◆ **Required work**
Instruction for the entries that follow: retype exactly the lines from the line with "конъюнктивита у домашних питомцев" to the line with "конъюнктивита, лучше отнести его к", both included, and omit all others.

◆ **Given entries**
--

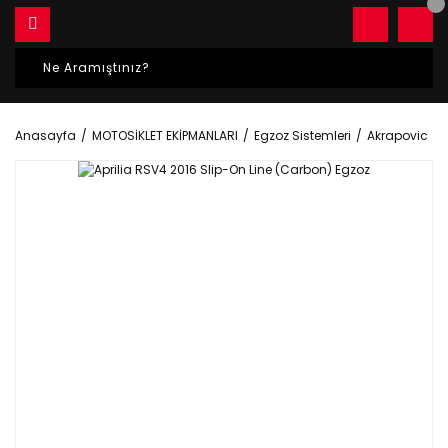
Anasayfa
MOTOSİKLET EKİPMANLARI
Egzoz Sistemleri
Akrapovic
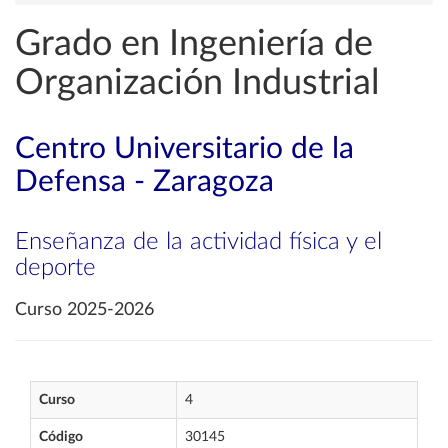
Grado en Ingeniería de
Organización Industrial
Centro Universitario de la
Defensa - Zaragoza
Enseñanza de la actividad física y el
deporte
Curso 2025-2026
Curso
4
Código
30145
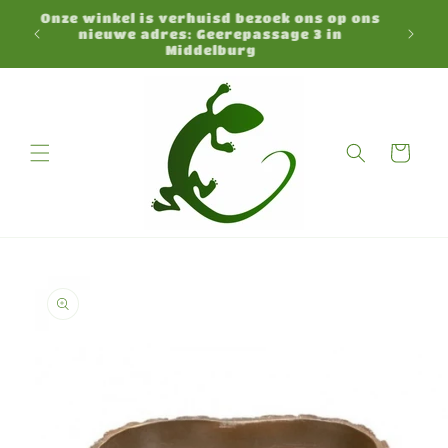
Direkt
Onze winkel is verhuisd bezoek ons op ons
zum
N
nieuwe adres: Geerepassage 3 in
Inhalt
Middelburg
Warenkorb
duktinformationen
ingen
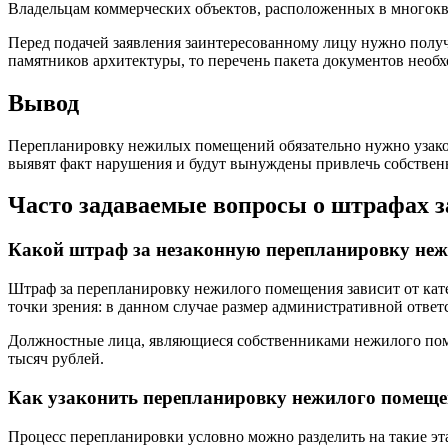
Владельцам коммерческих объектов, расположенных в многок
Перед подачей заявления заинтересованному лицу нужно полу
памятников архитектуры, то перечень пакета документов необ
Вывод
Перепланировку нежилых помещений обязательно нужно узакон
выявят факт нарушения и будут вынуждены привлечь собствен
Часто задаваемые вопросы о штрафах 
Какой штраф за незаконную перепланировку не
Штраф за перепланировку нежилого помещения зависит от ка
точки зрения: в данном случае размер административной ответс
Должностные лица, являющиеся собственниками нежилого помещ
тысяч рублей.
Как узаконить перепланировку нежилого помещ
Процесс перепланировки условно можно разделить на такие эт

--

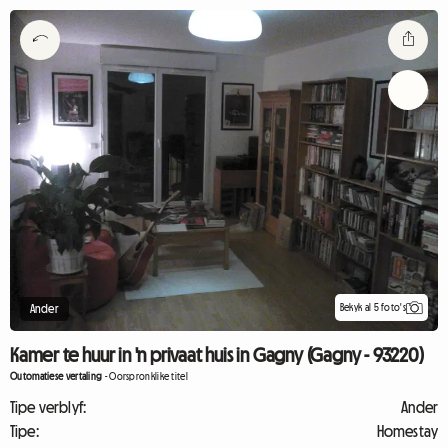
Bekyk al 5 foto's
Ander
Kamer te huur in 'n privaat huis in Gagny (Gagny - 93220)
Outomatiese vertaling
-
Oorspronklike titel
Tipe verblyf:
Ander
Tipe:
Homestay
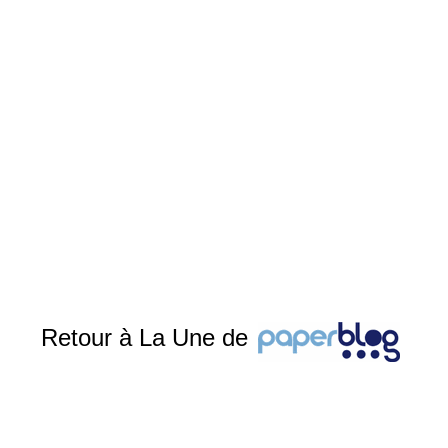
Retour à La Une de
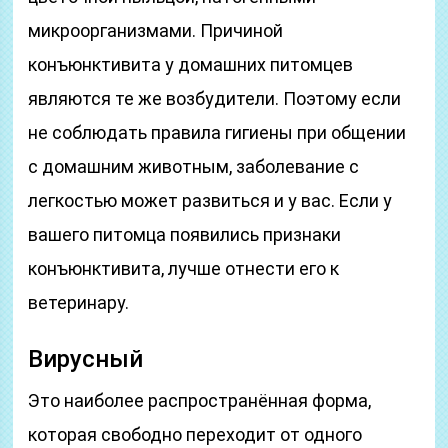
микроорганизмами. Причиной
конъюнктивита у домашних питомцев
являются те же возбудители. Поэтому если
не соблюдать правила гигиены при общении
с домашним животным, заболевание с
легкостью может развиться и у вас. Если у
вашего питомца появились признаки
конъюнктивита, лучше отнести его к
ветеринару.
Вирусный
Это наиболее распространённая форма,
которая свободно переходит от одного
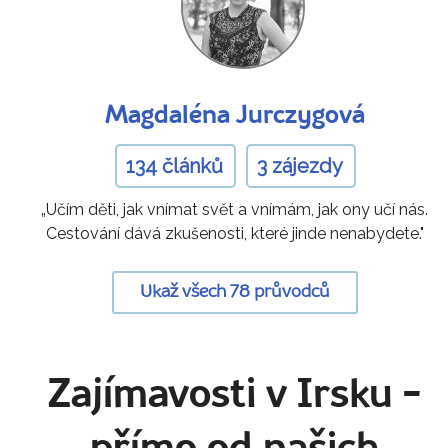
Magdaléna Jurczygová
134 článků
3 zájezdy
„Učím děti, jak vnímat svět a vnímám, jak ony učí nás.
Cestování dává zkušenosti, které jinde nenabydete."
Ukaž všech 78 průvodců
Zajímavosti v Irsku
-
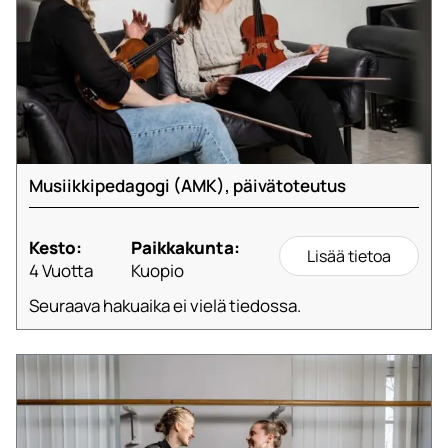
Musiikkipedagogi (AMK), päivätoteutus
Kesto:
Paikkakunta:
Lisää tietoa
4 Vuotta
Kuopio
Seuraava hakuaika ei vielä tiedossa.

--

◆ **Answer to this task**
конъюнктивита у домашних питомцев
являются те же возбудители. Поэтому если
не соблюдать правила гигиены при общении
с домашним животным, заболевание с
легкостью может развиться и у вас. Если у
вашего питомца появились признаки
конъюнктивита, лучше отнести его к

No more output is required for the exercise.